While our platform focuses on BLOOM now, we aim to support more foundation models in future.
Installation
🚧 Note: These are short instructions for running a private swarm with a test 6B version of BLOOM. We will replace them with instructions involving the full 176B BLOOM and more detailed explanations soon (in a day or two).
conda install -y -c conda-forge cudatoolkit-dev==11.3.1 cudatoolkit==11.3.1 cudnn==8.2.1.32
pip install torch==1.12.0+cu113 -f https://download.pytorch.org/whl/torch_stable.html
pip install -r requirements.txt
pip install -i https://test.pypi.org/simple/ bitsandbytes-cuda113
Basic functionality
All tests is run on localhost
First, run one or more servers like this:
# minimalistic server with non-trained bloom blocks
python -m cli.run_server --converted_model_name_or_path bigscience/test-bloomd-6b3 \
--block_indices 3:5 --torch_dtype float32 --identity_path ./server1.id --host_maddrs /ip4/127.0.0.1/tcp/31337
# when running multiple servers:
# - give each server a unique --identity_path (or remote --identity_path arg when debugging)

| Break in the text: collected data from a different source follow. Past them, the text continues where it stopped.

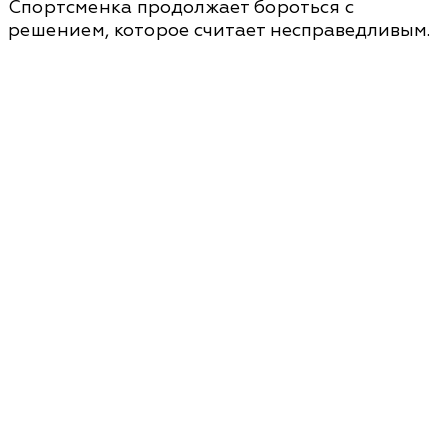
Спортсменка продолжает бороться с
решением, которое считает несправедливым.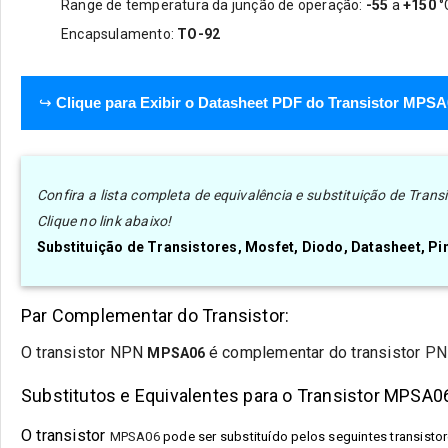
Range de temperatura da junção de operação:
-55
a
+150
°
Encapsulamento:
TO-92
↪
Clique para Exibir o Datasheet PDF do Transistor MPS
Confira a lista completa de equivalência e substituição de Tra
Clique no link abaixo!
Substituição de Transistores, Mosfet, Diodo, Datasheet, P
Par Complementar do Transistor:
O transistor
NPN
é complementar do transistor
PN
MPSA06
Substitutos e Equivalentes para o Transistor MPSA0
O transistor
MPSA06
pode ser substituído pelos seguintes transistor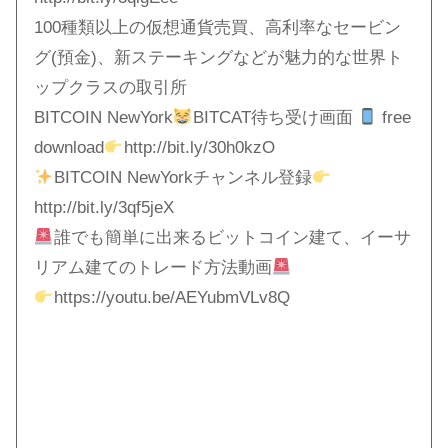
100種類以上の仮想通貨売買、高利率なセービン
グ(預金)、新ステーキングなどが魅力的な世界ト
ップクラスの取引所
BITCOIN NewYork
BITCAT待ち受け画面
free
download
http://bit.ly/30h0kzO
BITCOIN NewYorkチャンネル登録
http://bit.ly/3qf5jeX
誰でも簡単に出来るビットコイン建て、イーサ
リアム建てのトレード方法動画
https://youtu.be/AEYubmVLv8Q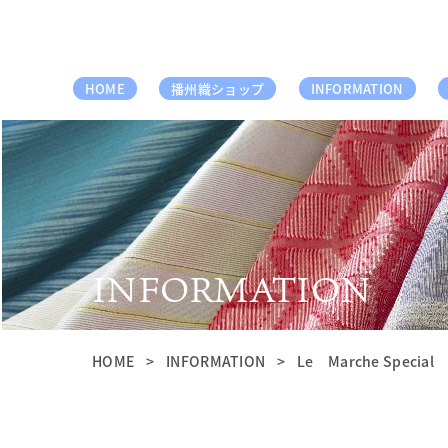
HOME
播州織ショップ
INFORMATION
INFORMATION
HOME
INFORMATION
Le Marche Specia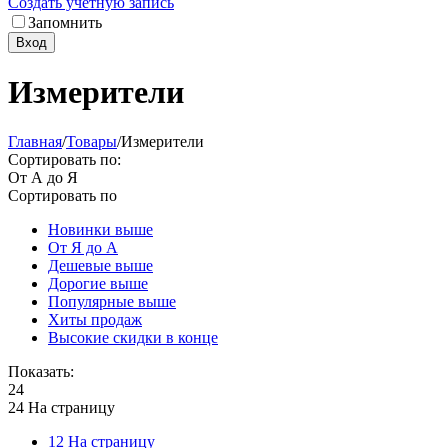
Создать учетную запись
Запомнить
Вход
Измерители
Главная
/
Товары
/
Измерители
Сортировать по:
От А до Я
Сортировать по
Новинки выше
От Я до А
Дешевые выше
Дорогие выше
Популярные выше
Хиты продаж
Высокие скидки в конце
Показать:
24
24 На страницу
12 На страницу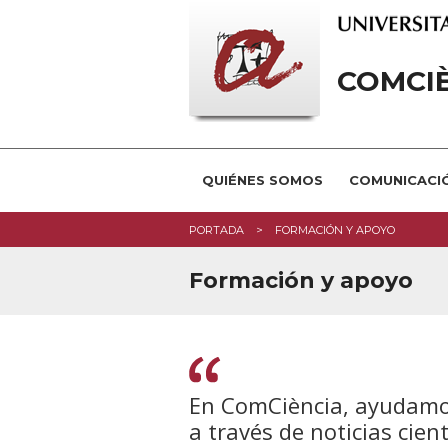
COMCI
QUIÉNES SOMOS
COMUNICACIÓ
PORTADA
FORMACIÓN Y APOYO
Formación y apoyo
En ComCiència, ayudamos
a través de noticias cien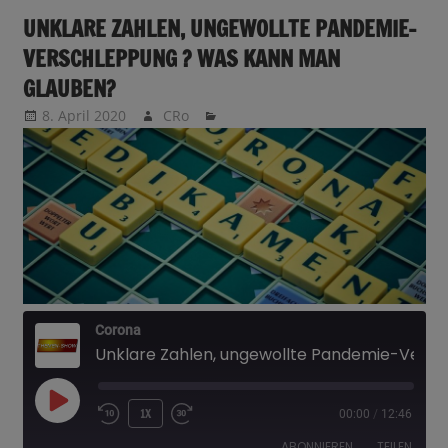
UNKLARE ZAHLEN, UNGEWOLLTE PANDEMIE-
VERSCHLEPPUNG ? WAS KANN MAN
GLAUBEN?
8. April 2020
CRo
Corona
Unklare Zahlen, ungewollte Pandemie-Verschleppung ? Was kann man glauben?
PLAY
1X
00:00
/
12:46
EPISODE
ABONNIEREN
TEILEN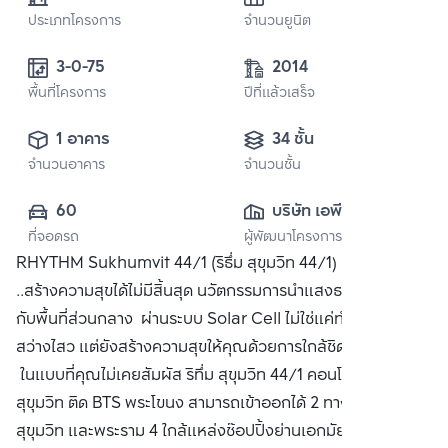
ประเภทโครงการ
จำนวนยูนิต
3-0-75
2014
พื้นที่โครงการ
ปีที่แล้วเสร็จ
1 อาคาร
34 ชั้น
จำนวนอาคาร
จำนวนชั้น
60
บริษัท เอพี (ไทย
ที่จอดรถ
ผู้พัฒนาโครงการ
แลนด์) 
RHYTHM Sukhumvit 44/1 (ริธึ่ม สุขุมวิท 44/1) ธรรมชาติ
จำกัด(มหาชน)
..สร้างความสุขได้ไม่มีสิ้นสุด นวัตกรรมการนำแสงธรรมชาติมาใช้
กับพื้นที่ส่วนกลาง ผ่านระบบ Solar Cell ไม่ใช่แค่ทำให้ชีวิต
สว่างไสว แต่ยังสร้างความสุขให้คุณด้วยการใกล้ชิดธรรมชาติ
ในแบบที่คุณไม่เคยสัมผัส ริทึ่ม สุขุมวิท 44/1 คอนโดหรู ริมถนน
สุขุมวิท ติด BTS พระโขนง สามารถเข้าออกได้ 2 ทาง ทั้งเส้นถนน
สุขุมวิท และพระราม 4 ใกล้แหล่งช๊อปปิ้งย่านเอกมัย เช่น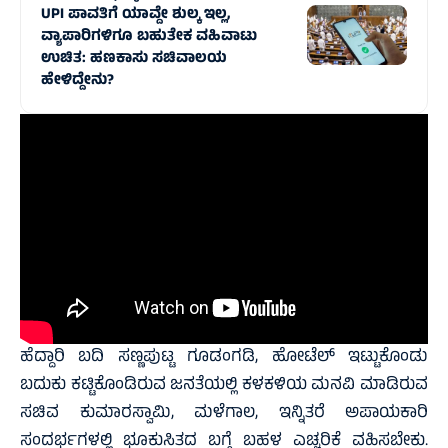
UPI ಪಾವತಿಗೆ ಯಾವ್ದೇ ಶುಲ್ಕ ಇಲ್ಲ,
ವ್ಯಾಪಾರಿಗಳಿಗೂ ಬಹುತೇಕ ವಹಿವಾಟು
ಉಚಿತ: ಹಣಕಾಸು ಸಚಿವಾಲಯ
ಹೇಳಿದ್ದೇನು?
ಹೆದ್ದಾರಿ ಬದಿ ಸಣ್ಣಪುಟ್ಟ ಗೂಡಂಗಡಿ, ಹೋಟೆಲ್ ಇಟ್ಟುಕೊಂಡು
ಬದುಕು ಕಟ್ಟಿಕೊಂಡಿರುವ ಜನತೆಯಲ್ಲಿ ಕಳಕಳಿಯ ಮನವಿ ಮಾಡಿರುವ
ಸಚಿವ ಕುಮಾರಸ್ವಾಮಿ, ಮಳೆಗಾಲ, ಇನ್ನಿತರೆ ಅಪಾಯಕಾರಿ
ಸಂದರ್ಭಗಳಲ್ಲಿ ಭೂಕುಸಿತದ ಬಗ್ಗೆ ಬಹಳ ಎಚ್ಚರಿಕೆ ವಹಿಸಬೇಕು.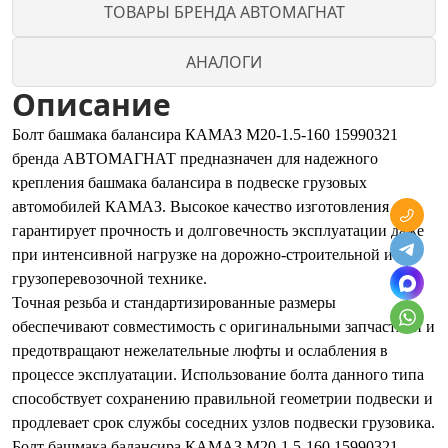
ТОВАРЫ БРЕНДА АВТОМАГНАТ
АНАЛОГИ
Описание
Болт башмака балансира КАМАЗ М20-1.5-160 15990321
бренда АВТОМАГНАТ предназначен для надежного
крепления башмака балансира в подвеске грузовых
автомобилей КАМАЗ. Высокое качество изготовления
гарантирует прочность и долговечность эксплуатации даже
при интенсивной нагрузке на дорожно-строительной и
грузоперевозочной технике.
Точная резьба и стандартизированные размеры
обеспечивают совместимость с оригинальными запчастями и
предотвращают нежелательные люфты и ослабления в
процессе эксплуатации. Использование болта данного типа
способствует сохранению правильной геометрии подвески и
продлевает срок службы соседних узлов подвески грузовика.
Болт башмака балансира КАМАЗ М20-1.5-160 15990321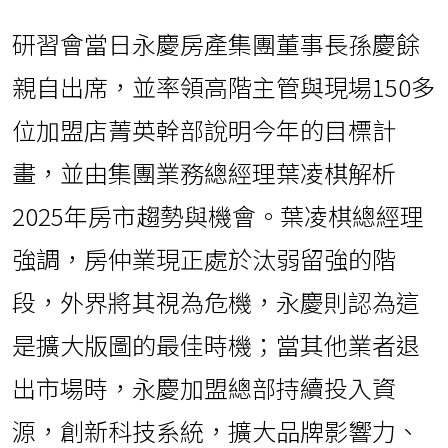
研習會當日永慶房產集團董事長孫慶餘
親自出席，並率領高階主管與現場150多
位加盟店菁英幹部說明今年的目標計
畫，並由集團業務總經理葉凌棋解析
2025年房市趨勢與機會。葉凌棋總經理
強調，房仲業現正處於汰弱留強的階
段，外界將其視為危機，永慶則認為這
是擴大版圖的最佳時機；當其他業者退
出市場時，永慶加盟總部持續投入資
源，創新科技系統，擴大品牌影響力、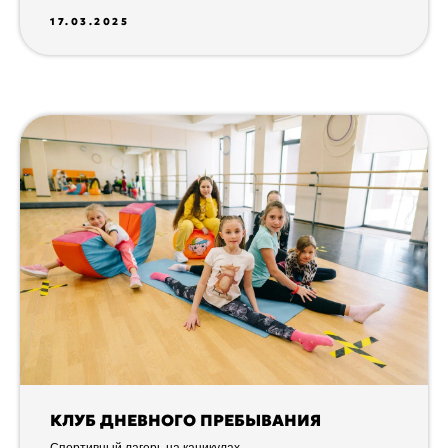
17.03.2025
КЛУБ ДНЕВНОГО ПРЕБЫВАНИЯ
Спортивный лагерь на каникулах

# - if running multiple servers on the same machine, give each a unique port (last integer in --host_maddrs, 0 means random port)
# - when running over the internet, change --host_maddrs according to https://learning-at-home.readthedocs.io/en/latest/user/dht.html#running-across-the-internet
# - each server except first should have --initial_peers pointing to one of pre-existing servers
Then open a python notebook or console and run:
import torch
import hivemind
from src import DistributedBloomConfig, get_remote_module
dht = hivemind.DHT(
initial_peers=[TODO_COPY_FULL_ADDRESS_FROM_ANY_OF_THE_SERVERS], # e.g. /ip4/127.0.0.1/...
client_mode=True, start=True,
)
config = DistributedBloomConfig.from_pretrained("bigscience/test-bloom-6b3")
layer3, layer4 = get_remote_module(dht, ['bigscience/test-bloomd-6b3.3', 'bigscience/test-bloomd-6b3.4'], config)
assert layer3 is not None and layer4 is not None, "one or both layers were not found in DHT"
# test forward/backward, two blocks
outputs = layer4(layer3(torch.randn(1, 64, 4096)))
loss = (outputs * torch.randn_like(outputs)).norm()
loss.backward()
# test inference, one block
with layer3.inference_session(max_length=10) as sess:
for i in range(10):
res = sess.step(torch.ones(1, 1, 4096))
Convert regular BLOOM into distributed
# convert model from HF hub to a distributed format (can take hours depending on your connection!)
MY_WRITE_TOKEN=TODO_WRITE_TOKEN_FROM_https://huggingface.co/settings/token
python -m cli.convert_model --model bigscience/bloom-6b3 \
--output_path ./converted_model --output_repo bigscience/test-bloomd-6b3 \
--use_auth_token $MY_WRITE_TOKEN # ^-- todo replace output repo with something you have access to
Test local vs remote block (allclose)
To test distributed inference, run one or more servers, then open a new shell and run pytest with environment variables:
# shell A: serve model
python -m cli.run_server --converted_model_name_or_path bigscience/test-bloomd-6b3 \
--torch_dtype float32 --identity_path ./server1.id --host_maddrs /ip4/127.0.0.1/tcp/31337
# shell B:
export PYTHONPATH=.
export INITIAL_PEERS="/ip4/TODO_COPY_INITIAL_PEERS_FROM_SERVER_OUTPUT"
export MODEL_NAME="bigscience/test-bloomd-6b3"
# test individual random blocks for exact match
pytest tests/test_block_exact_match.py
# test the full model
pytest tests/test_full_model.py
This project is a part of the BigScience research workshop.